◆ THE DATA ◆
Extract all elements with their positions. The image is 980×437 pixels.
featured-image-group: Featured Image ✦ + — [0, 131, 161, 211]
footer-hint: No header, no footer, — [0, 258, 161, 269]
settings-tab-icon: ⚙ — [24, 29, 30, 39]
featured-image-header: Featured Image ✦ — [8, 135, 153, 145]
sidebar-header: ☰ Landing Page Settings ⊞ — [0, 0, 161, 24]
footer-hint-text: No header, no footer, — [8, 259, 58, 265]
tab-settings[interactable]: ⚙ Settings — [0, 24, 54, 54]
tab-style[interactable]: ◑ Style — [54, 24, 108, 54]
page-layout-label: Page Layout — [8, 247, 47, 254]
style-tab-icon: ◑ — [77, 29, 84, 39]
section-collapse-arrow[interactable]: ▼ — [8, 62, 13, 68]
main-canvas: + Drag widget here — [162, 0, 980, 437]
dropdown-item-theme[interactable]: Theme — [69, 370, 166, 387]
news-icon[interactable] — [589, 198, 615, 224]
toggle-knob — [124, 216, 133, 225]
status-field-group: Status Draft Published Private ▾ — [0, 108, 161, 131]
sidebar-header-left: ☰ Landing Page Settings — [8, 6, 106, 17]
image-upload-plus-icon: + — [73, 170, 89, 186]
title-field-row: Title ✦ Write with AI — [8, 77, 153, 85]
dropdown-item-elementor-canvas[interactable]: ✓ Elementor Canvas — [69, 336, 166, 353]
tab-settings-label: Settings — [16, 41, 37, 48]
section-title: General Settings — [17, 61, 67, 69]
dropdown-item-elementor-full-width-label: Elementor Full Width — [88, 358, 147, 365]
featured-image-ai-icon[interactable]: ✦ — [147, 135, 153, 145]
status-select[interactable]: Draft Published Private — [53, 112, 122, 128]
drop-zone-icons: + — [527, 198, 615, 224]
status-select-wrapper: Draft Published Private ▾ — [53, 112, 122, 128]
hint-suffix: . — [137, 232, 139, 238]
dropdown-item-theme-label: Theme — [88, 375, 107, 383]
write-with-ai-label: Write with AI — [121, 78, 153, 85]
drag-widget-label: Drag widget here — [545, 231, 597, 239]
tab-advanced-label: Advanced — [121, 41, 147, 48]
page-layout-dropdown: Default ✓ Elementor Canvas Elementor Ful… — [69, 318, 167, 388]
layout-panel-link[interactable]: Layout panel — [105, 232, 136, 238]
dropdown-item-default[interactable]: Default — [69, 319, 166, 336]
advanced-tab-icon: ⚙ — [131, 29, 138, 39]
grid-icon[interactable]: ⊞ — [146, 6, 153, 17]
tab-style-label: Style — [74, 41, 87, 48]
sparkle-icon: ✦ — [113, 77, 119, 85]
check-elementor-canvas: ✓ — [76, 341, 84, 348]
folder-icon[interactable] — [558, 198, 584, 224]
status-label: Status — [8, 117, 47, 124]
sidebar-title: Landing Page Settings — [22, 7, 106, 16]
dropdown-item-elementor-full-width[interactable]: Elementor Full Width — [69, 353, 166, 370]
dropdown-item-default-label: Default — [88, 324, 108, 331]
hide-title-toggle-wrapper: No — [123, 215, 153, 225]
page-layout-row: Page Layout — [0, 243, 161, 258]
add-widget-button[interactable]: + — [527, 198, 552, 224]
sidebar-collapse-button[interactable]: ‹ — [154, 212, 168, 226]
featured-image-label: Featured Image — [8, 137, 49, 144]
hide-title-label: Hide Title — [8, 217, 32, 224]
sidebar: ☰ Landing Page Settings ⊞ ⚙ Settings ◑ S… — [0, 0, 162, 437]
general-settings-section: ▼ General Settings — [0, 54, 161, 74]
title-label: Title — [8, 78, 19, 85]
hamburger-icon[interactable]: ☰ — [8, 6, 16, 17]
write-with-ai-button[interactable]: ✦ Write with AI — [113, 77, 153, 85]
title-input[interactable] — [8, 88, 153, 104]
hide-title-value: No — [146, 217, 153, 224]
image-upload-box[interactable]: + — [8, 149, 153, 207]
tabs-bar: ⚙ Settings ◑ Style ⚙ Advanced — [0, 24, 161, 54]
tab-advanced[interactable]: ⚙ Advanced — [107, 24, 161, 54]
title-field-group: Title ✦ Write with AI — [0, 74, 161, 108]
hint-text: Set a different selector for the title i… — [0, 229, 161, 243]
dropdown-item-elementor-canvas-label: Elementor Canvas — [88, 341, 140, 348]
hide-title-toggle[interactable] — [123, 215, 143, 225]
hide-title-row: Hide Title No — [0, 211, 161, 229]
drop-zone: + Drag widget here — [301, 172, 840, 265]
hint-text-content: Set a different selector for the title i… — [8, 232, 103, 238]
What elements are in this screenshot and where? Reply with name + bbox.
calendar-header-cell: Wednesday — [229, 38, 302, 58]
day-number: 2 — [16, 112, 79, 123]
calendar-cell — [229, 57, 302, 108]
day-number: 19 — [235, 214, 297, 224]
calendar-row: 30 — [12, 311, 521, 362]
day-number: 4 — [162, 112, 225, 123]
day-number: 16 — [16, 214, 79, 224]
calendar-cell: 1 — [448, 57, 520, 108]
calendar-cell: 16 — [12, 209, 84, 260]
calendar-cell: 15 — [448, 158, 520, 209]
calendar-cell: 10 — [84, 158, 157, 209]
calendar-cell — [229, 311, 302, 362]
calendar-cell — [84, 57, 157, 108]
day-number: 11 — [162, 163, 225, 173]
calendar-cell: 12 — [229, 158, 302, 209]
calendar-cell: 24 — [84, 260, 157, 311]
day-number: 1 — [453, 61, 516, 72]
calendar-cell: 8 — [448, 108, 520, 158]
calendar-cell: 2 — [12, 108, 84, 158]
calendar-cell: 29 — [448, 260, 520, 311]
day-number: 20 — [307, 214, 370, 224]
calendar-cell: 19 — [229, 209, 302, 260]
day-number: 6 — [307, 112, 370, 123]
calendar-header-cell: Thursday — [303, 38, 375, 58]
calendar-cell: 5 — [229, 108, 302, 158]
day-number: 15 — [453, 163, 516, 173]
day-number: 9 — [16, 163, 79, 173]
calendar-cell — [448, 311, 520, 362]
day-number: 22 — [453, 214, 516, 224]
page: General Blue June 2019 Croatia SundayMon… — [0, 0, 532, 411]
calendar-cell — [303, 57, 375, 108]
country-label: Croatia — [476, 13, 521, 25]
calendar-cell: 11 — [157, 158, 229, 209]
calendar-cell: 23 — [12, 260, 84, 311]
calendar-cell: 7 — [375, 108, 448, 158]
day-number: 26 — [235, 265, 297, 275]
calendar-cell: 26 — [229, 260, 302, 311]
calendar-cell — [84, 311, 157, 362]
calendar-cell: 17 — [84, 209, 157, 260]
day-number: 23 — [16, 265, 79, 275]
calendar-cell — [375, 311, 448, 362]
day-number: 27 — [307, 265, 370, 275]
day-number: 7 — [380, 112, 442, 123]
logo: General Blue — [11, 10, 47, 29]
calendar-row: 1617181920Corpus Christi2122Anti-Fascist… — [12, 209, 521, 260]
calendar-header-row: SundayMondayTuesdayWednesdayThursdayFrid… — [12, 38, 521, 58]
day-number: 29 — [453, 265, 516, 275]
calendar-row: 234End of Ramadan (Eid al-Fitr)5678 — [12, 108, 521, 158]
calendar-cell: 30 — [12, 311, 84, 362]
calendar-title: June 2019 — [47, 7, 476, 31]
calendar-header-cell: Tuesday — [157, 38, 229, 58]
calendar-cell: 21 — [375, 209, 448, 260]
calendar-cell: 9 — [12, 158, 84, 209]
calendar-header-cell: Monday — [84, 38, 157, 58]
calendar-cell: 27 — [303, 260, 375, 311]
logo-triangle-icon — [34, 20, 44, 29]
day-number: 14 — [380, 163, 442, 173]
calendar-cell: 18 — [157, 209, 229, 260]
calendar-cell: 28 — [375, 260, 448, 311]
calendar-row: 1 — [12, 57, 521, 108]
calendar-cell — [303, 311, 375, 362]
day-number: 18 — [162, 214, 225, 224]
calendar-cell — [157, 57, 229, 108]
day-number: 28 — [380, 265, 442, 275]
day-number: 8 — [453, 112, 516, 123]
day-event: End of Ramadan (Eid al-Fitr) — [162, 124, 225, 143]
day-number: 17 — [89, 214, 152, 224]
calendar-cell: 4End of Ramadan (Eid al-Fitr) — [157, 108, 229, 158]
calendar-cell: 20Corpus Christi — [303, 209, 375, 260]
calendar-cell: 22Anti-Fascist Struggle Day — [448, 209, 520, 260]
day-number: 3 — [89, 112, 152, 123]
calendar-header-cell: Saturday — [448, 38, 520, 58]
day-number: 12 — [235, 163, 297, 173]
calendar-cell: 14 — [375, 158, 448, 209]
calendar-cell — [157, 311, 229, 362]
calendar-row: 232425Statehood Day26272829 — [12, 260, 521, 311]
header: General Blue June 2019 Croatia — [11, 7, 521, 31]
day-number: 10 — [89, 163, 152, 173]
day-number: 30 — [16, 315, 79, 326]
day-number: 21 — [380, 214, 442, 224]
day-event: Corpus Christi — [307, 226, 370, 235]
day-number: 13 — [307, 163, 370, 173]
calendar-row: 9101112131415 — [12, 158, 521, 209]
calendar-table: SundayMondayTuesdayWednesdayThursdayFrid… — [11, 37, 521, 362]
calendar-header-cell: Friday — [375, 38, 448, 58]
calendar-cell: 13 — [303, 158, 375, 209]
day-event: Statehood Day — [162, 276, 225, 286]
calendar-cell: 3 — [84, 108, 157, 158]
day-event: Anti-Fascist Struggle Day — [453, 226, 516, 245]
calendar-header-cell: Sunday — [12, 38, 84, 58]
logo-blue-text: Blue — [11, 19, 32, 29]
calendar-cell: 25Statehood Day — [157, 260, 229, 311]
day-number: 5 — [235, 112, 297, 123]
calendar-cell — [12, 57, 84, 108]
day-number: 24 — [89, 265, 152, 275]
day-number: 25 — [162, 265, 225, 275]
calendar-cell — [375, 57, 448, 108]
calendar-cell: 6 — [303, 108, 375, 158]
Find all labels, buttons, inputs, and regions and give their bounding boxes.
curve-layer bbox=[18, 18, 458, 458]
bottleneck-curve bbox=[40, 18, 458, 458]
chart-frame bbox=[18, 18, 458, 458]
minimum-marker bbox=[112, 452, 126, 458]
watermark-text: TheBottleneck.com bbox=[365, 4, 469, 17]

◆ WHAT YOU NEED TO DO ◆
Only lines containing the word "June" should appear in the answer, and every such line from the records above must be there.

◆ EXPECTED ANSWER ◆
page: General Blue June 2019 Croatia SundayMon… — [0, 0, 532, 411]
calendar-title: June 2019 — [47, 7, 476, 31]
header: General Blue June 2019 Croatia — [11, 7, 521, 31]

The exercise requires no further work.